[Stored data entries]
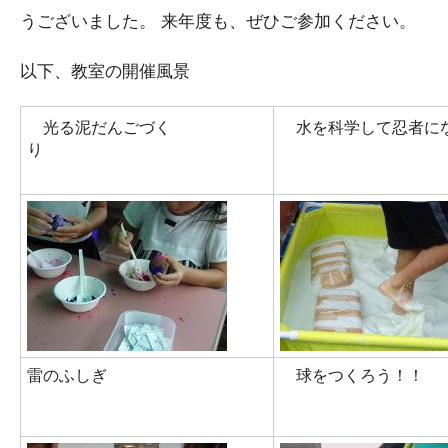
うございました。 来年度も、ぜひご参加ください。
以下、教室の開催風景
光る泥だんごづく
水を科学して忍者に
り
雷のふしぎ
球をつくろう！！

WORK ORDER -
Restate every entry above word for word; no picture belongs in the copy.

SOLUTION -
うございました。 来年度も、ぜひご参加ください。
以下、教室の開催風景
光る泥だんごづく
水を科学して忍者に
り
雷のふしぎ
球をつくろう！！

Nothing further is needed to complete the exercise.